From yahoo answers: “Along with “Dutch treat,” which originally implied “cheap,” other insults once popular included “Dutch courage” (liquor), “Dutch defense” (a retreat), “Dutch headache” (a hangover), “Do a Dutch” (commit suicide), “Dutch concert” (a drunken uproar), and “Dutch nightingale” (a frog, which seems an especially low blow).”
Tonight the meaning of the phrase was an amazing baseball game in which The Netherlands beat The Dominicans in the 11th inning in the WBC. This was the second time they beat them in this tournament, but this time it was advance or be eliminated and this group of minor leaguers came from behind to stun the hotshot all-stars. I find this to be compelling sports.

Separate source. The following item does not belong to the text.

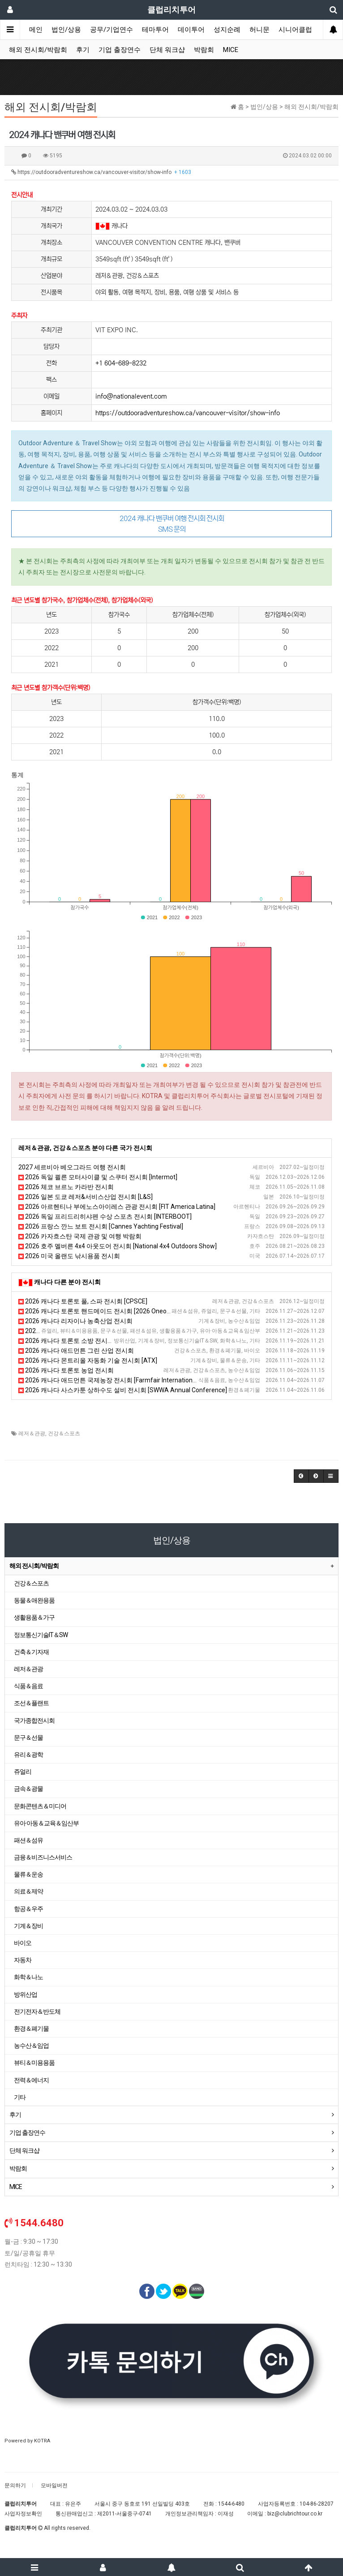 Image resolution: width=343 pixels, height=2576 pixels. I want to click on [button], so click(301, 1476).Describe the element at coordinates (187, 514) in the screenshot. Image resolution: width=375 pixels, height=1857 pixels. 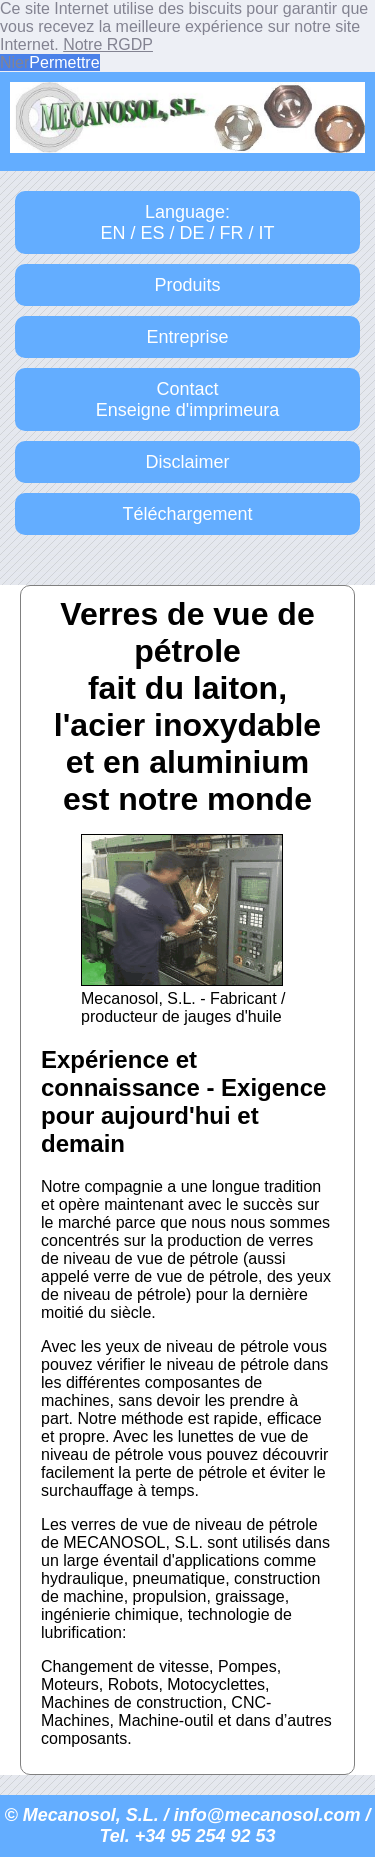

I am a Red Sox fan first and foremost and care about them winning the “World Series” way more than USA winning the “World Baseball Classic”, but I still feel like The WBC is a more interesting and important global event. The Olympics are incredible displays of athletic prowess and unite everybody in ways that no other international competition can, but while syncronized swimming may be beautiful, it does not exactly strike me as thrilling competition. Despite, or perhaps because of, my lack of a regional soccer team, I think the World Cup is the best sporting event ever, even if I don’t focus my life around it the way I do “American Football” or Baseball. It just seems to be the most simple and pure game — for how many millions of years have humans been playing kick the ball in the net? — and I find it beautiful and intensely gripping. While it may not occur here, I know that some cultures completely shut down for Cup games and it becomes either a source of intense national pride or shame. I can imagine what that feels like for Boston or New England Championships, but not for a USA championship. I wish we could agree on something as a collective fan base, so I could finally hug a Yankees fan on a victory that means more than either one of our tiny 1% of the country’s population that happens to care about the same thing we do.